There is no use-with-care middle ground here, and no source defends it. The
shared reason is framing. NLGJA states it most directly: the phrase is a
“politically charged term” for measures governing public accommodations for
transgender people, and it tracks the way opponents of transgender equity
narrow the debate down to restroom access. Adopting the term adopts that
narrowing.
The three sources that pair an alternative land on the same one.
Movement Strategy Center and DCFPI both map “bathroom bill” directly to
“non-discrimination law / ordinance,” relabeling the measure by what it
legally regulates rather than by the restroom imagery its opponents
emphasize. SumOfUs reaches the same verdict from the activist
side: its table lists “bathroom bill” among “terms avoided/questioned by sex
and gender identity justice activists,” paired against “non-discrimination
law, ordinance” on the activist-used side. The lesson across all
four is the same: name the legal mechanism, not the bathroom.

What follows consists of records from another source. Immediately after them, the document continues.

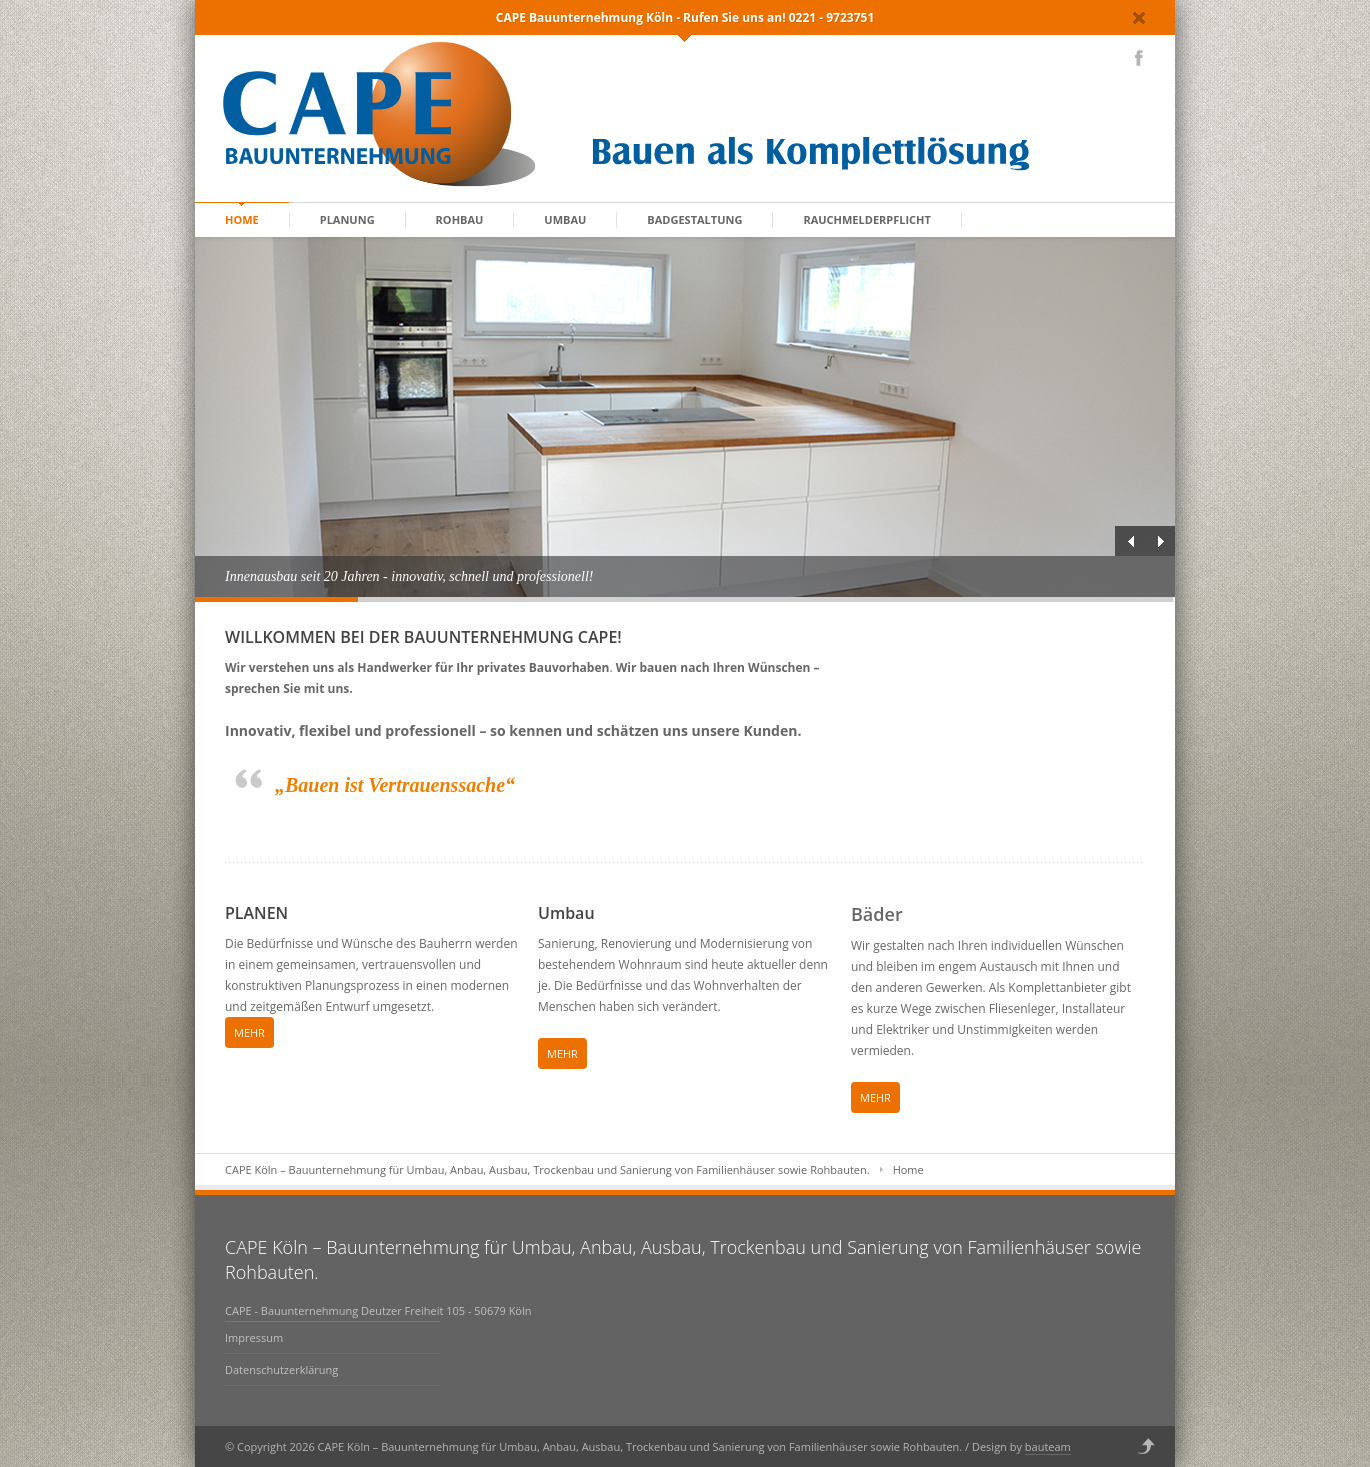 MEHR (249, 1032)
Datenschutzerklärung (281, 1369)
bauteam (1048, 1446)
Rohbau (460, 219)
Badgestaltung (694, 219)
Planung (347, 219)
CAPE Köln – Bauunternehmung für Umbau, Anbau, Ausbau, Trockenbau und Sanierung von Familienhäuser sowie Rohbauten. (547, 1169)
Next (1160, 541)
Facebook (1139, 58)
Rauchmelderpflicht (867, 219)
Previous (1130, 541)
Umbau (565, 219)
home (242, 219)
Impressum (254, 1337)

The treatment is stable rather than evolving. SumOfUs
flagged the term in 2016, around the peak of the North Carolina HB2 news
cycle that put “bathroom bill” into wide circulation; DCFPI carried the same
avoid-and-replace guidance in 2017; and Movement Strategy Center (2024) and
NLGJA (2025) restate it nearly a decade later in the same terms. NLGJA adds
the one point the others leave implicit: the term is acceptable inside
direct quotes, where the writer is reporting someone else’s framing rather
than endorsing it.
Audience notes
See the structured audience notes above. The short version: journalists
should describe the measure (NLGJA) and reserve the term for direct quotes;
campaigners should reach for “non-discrimination law/ordinance” because it
names what’s actually at stake; and anyone quoting source material should
attribute the term rather than absorb it into their own voice.